_Work order:_
Where the listing below has a line with "gineering solutions to these disputes. The", write out exactly that line and every line after it, stopping after the line with "Licensee MDPI, Basel, Switzerland.".

########################################

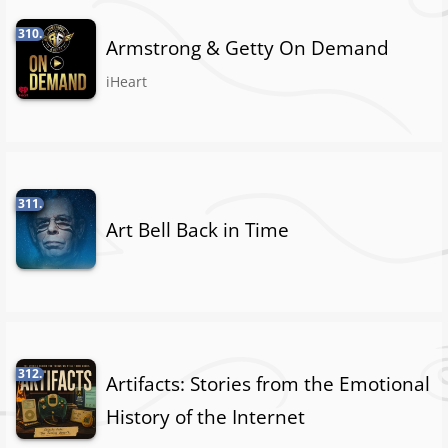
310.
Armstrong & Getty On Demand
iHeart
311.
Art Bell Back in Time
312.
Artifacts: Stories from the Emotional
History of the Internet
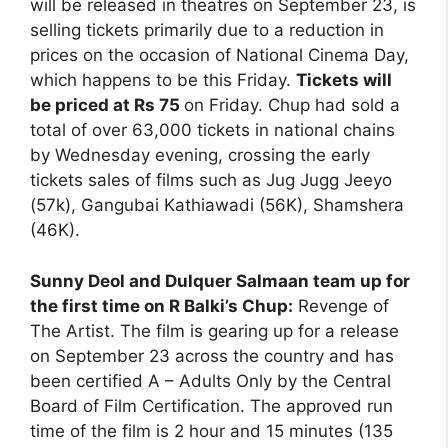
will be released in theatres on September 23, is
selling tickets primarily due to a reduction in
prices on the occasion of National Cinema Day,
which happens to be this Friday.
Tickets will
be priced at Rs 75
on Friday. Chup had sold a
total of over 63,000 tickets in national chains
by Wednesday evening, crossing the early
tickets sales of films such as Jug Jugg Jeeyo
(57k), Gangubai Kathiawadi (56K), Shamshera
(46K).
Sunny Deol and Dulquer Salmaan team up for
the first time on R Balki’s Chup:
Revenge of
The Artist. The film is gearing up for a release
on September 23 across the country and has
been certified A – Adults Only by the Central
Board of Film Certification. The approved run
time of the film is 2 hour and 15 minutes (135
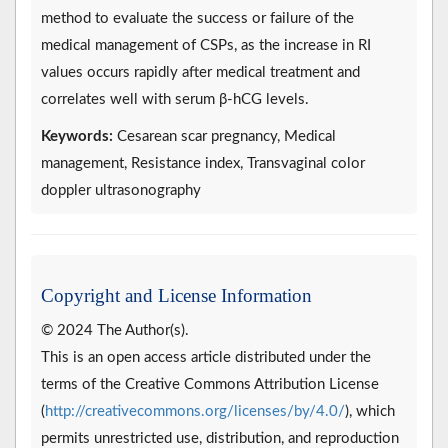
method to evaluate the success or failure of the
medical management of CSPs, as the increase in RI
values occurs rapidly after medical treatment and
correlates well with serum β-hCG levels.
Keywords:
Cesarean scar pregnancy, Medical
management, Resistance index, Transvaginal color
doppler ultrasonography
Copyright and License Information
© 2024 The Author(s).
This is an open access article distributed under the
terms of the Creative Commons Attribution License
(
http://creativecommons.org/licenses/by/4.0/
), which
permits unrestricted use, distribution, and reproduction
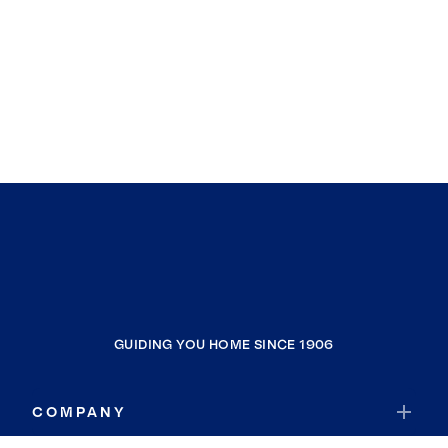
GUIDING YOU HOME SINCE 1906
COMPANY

########################################

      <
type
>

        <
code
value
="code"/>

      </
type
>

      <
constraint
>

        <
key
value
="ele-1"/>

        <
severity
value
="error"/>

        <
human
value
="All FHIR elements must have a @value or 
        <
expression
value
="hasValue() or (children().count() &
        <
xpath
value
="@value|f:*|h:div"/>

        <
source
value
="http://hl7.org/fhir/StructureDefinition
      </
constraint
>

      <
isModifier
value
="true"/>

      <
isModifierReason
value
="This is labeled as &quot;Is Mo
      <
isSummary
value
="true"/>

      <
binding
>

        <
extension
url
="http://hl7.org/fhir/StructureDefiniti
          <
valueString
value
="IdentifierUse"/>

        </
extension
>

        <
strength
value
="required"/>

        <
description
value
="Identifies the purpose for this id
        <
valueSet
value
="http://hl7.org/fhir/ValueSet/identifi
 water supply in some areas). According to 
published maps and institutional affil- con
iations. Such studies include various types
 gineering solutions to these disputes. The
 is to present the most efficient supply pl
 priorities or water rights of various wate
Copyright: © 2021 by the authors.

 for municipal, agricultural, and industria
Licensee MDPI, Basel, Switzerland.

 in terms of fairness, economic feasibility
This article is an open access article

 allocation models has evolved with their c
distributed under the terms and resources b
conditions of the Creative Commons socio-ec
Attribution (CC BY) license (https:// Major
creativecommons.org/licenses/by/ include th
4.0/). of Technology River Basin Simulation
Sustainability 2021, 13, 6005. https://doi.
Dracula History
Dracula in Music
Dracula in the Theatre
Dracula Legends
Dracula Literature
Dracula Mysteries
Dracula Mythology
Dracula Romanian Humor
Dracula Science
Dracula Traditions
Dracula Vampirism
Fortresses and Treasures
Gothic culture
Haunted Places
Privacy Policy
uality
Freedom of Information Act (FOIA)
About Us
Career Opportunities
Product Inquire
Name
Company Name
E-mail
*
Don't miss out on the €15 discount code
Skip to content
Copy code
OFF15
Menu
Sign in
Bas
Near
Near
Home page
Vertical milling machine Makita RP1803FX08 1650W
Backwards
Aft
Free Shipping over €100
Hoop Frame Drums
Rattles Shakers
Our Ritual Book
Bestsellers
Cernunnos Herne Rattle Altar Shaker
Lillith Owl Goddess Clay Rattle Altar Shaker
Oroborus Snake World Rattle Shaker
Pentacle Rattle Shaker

########################################

_Written answer:_
 gineering solutions to these disputes. The
 is to present the most efficient supply pl
 priorities or water rights of various wate
Copyright: © 2021 by the authors.

 for municipal, agricultural, and industria
Licensee MDPI, Basel, Switzerland.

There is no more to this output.